* [Action item]: From the data below, tally each line that has "compra" in it, then give that tally without comment.

* [Excerpted data]:
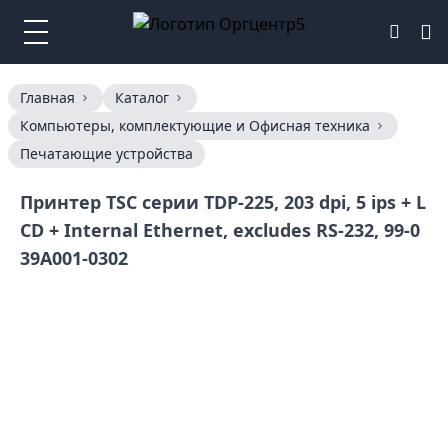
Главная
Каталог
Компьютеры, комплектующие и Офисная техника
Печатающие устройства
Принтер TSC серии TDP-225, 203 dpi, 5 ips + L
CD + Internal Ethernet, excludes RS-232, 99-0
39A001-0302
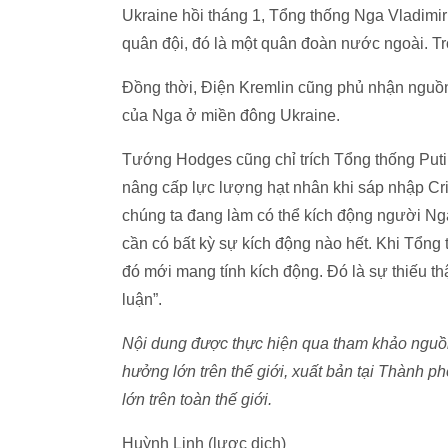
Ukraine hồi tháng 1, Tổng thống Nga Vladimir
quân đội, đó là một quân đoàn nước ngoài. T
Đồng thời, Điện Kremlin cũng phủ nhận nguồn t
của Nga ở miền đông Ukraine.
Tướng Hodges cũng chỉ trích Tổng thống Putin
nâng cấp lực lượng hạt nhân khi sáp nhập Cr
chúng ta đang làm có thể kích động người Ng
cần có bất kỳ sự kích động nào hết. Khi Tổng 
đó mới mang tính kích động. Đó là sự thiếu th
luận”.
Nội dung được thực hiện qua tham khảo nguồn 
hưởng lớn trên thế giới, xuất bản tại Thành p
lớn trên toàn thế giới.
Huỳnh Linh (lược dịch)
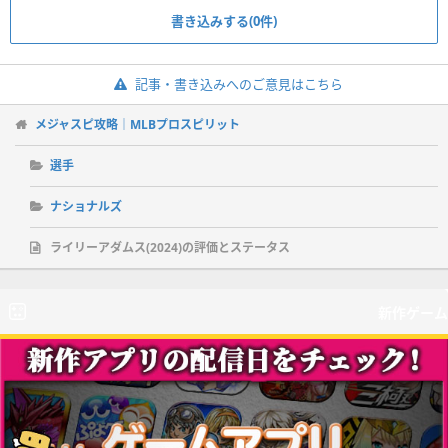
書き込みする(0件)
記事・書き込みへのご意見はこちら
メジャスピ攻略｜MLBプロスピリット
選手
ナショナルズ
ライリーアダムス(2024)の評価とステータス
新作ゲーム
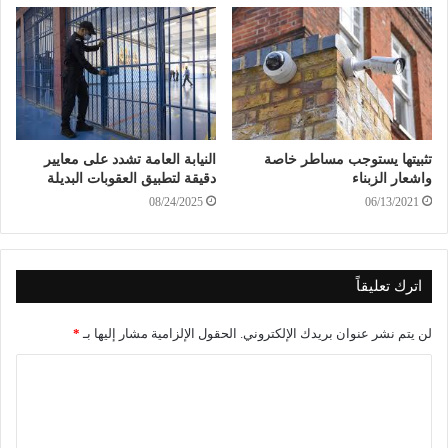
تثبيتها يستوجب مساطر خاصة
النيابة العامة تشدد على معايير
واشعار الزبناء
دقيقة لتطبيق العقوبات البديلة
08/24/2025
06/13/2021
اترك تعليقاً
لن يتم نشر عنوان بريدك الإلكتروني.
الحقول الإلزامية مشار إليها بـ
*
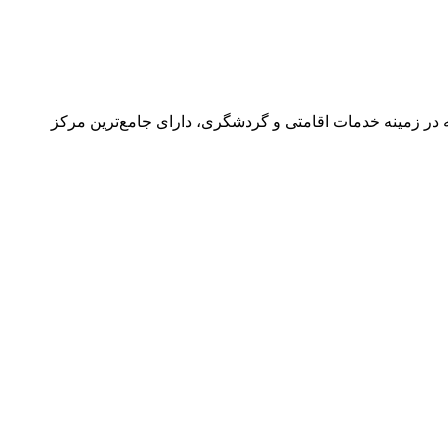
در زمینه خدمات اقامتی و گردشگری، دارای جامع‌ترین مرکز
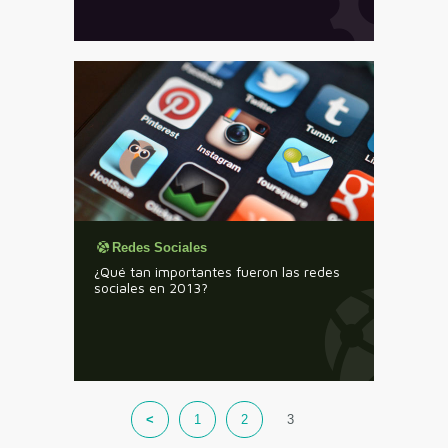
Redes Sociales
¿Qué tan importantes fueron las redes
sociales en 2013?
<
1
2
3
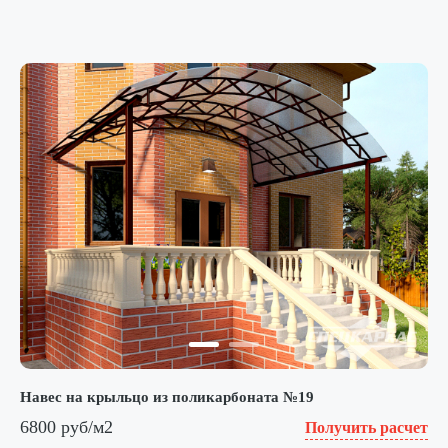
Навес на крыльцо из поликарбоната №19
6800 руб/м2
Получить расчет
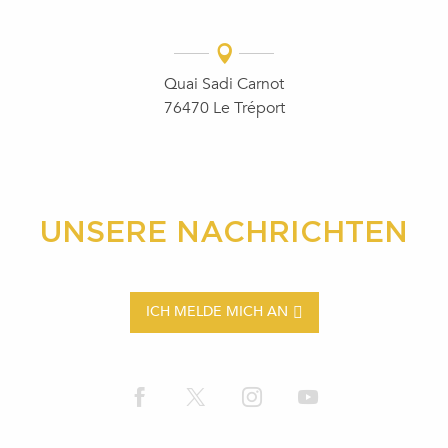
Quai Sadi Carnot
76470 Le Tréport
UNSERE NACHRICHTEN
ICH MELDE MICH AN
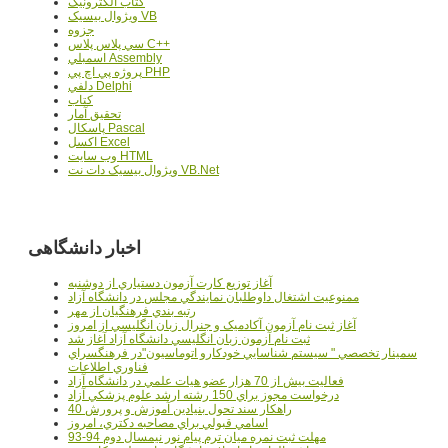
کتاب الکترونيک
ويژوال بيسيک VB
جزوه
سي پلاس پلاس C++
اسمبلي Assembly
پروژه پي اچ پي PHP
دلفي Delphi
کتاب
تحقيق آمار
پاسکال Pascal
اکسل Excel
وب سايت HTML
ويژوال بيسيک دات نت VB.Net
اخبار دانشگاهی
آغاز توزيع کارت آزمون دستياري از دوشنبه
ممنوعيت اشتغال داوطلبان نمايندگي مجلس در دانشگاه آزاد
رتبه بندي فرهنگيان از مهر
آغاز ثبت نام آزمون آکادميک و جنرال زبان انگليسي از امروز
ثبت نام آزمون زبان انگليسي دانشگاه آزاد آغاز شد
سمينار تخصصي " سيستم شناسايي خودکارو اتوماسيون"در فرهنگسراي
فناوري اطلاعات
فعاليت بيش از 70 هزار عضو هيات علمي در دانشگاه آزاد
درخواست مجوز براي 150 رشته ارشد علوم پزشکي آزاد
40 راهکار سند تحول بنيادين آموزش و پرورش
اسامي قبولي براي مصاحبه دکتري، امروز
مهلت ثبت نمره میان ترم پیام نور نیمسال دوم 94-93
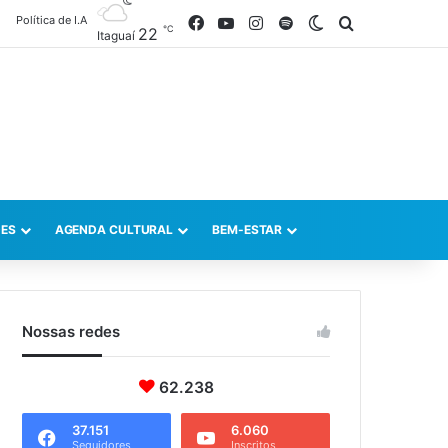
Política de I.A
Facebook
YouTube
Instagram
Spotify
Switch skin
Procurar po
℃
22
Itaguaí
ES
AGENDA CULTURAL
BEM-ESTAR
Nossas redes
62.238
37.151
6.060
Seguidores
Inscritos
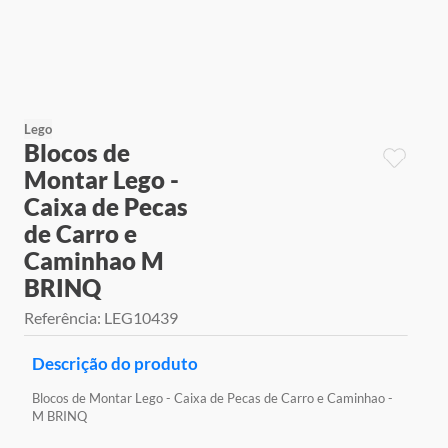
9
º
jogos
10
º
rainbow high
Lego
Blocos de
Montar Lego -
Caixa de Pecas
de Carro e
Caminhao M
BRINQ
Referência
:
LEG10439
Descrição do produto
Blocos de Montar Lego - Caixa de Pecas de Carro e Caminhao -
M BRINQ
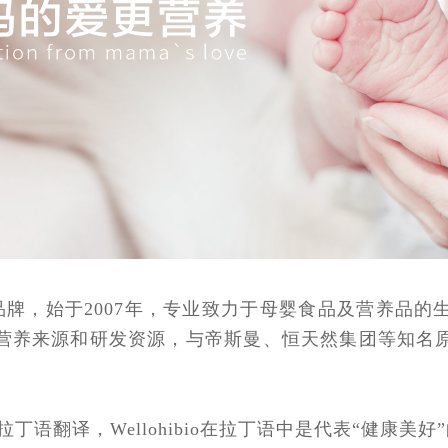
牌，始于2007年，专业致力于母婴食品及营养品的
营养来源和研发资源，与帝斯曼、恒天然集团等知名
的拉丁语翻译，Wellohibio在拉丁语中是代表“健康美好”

...

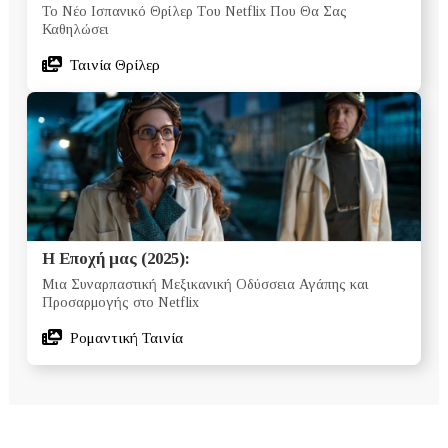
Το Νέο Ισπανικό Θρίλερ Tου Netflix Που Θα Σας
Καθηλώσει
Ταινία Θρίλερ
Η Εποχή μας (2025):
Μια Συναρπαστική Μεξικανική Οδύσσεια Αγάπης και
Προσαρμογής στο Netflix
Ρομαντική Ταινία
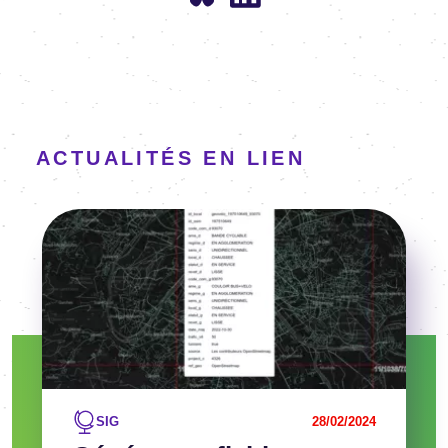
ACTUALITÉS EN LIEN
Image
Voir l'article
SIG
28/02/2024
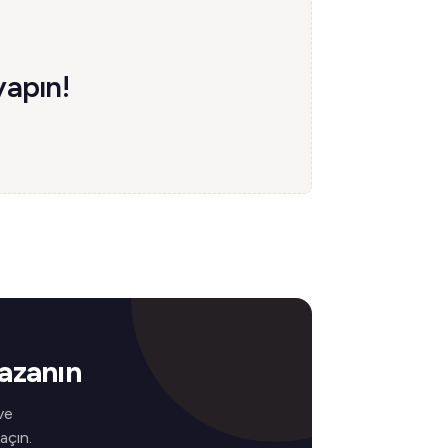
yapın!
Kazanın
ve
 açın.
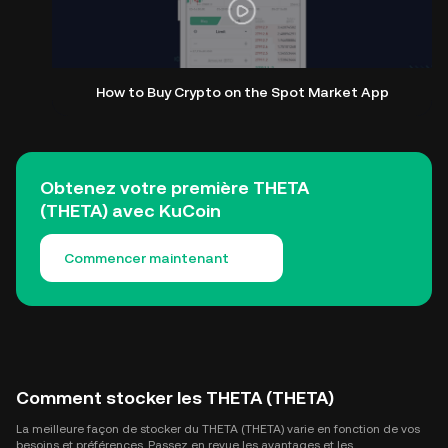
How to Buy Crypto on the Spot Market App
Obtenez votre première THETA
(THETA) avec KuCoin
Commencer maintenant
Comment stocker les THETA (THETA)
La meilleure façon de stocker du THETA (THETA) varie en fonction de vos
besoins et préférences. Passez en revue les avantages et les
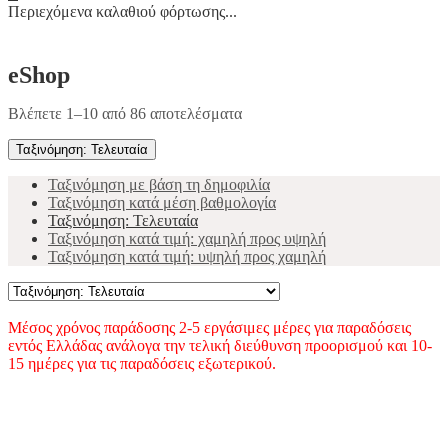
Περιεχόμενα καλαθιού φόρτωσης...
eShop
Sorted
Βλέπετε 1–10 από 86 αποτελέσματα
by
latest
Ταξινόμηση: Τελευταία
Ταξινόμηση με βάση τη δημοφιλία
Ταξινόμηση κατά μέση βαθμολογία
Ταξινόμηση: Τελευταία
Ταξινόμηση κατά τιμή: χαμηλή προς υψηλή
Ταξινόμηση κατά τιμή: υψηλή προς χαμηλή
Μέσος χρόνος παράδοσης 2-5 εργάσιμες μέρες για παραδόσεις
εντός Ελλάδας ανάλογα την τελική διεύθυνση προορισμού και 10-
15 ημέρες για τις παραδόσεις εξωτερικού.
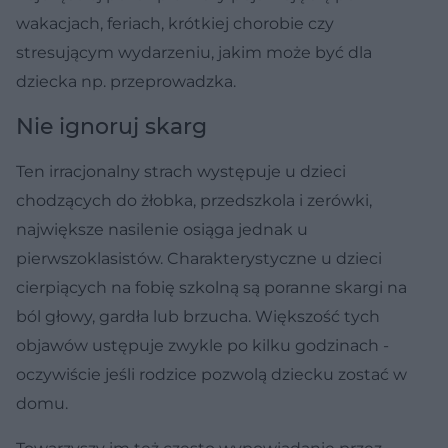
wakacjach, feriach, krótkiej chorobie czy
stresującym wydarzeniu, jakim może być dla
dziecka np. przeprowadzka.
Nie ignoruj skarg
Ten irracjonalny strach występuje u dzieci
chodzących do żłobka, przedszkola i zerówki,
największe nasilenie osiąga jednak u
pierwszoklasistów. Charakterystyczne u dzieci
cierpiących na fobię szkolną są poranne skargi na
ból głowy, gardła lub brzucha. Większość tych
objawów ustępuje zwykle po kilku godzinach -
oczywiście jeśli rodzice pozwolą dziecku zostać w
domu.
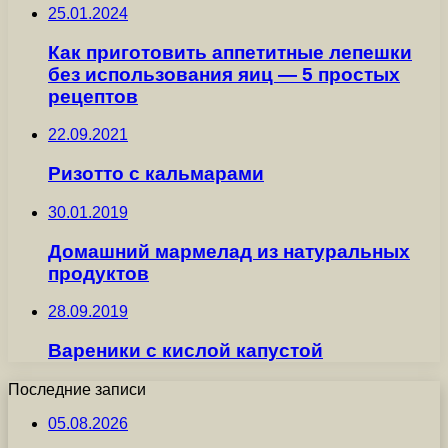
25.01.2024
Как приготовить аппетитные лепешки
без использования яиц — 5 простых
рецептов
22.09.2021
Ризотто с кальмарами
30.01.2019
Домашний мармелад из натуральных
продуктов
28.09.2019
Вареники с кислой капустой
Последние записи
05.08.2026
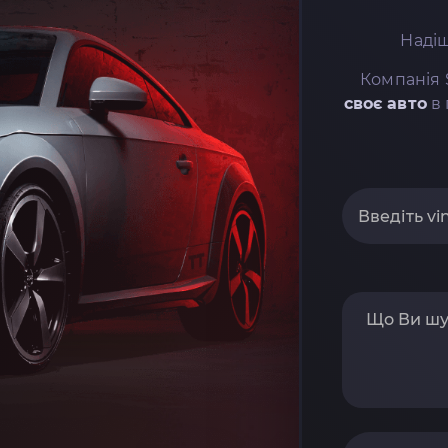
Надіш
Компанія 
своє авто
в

* * *

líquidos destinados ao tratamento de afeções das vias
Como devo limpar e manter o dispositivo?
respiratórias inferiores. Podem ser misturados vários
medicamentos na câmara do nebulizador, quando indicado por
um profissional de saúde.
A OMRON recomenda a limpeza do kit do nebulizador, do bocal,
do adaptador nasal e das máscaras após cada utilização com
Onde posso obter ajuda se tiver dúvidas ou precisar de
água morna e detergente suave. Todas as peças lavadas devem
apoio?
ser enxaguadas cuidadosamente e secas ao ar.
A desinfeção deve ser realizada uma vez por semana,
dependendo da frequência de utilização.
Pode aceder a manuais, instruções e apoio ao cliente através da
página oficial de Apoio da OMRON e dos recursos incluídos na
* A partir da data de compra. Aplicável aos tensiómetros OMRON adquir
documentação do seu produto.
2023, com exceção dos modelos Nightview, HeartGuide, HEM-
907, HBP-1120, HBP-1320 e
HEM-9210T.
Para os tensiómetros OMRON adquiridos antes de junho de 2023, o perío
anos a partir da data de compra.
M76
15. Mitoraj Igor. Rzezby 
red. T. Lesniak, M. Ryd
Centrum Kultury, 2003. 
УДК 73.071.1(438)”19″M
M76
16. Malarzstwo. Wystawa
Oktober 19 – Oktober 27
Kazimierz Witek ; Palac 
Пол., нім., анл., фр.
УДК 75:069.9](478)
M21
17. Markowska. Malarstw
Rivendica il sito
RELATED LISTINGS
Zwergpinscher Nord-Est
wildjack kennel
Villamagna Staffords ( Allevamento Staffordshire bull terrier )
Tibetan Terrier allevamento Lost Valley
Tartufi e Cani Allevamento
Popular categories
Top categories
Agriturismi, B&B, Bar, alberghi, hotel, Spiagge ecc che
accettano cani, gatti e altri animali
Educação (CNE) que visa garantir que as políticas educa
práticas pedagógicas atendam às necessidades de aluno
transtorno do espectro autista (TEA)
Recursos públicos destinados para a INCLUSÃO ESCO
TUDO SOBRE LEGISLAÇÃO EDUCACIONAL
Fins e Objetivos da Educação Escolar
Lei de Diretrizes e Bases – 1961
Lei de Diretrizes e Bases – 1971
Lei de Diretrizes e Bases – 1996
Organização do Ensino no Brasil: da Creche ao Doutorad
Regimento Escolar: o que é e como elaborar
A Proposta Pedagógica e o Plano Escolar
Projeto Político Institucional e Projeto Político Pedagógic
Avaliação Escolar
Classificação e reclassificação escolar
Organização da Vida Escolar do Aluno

* [Reply to the exercise]: 2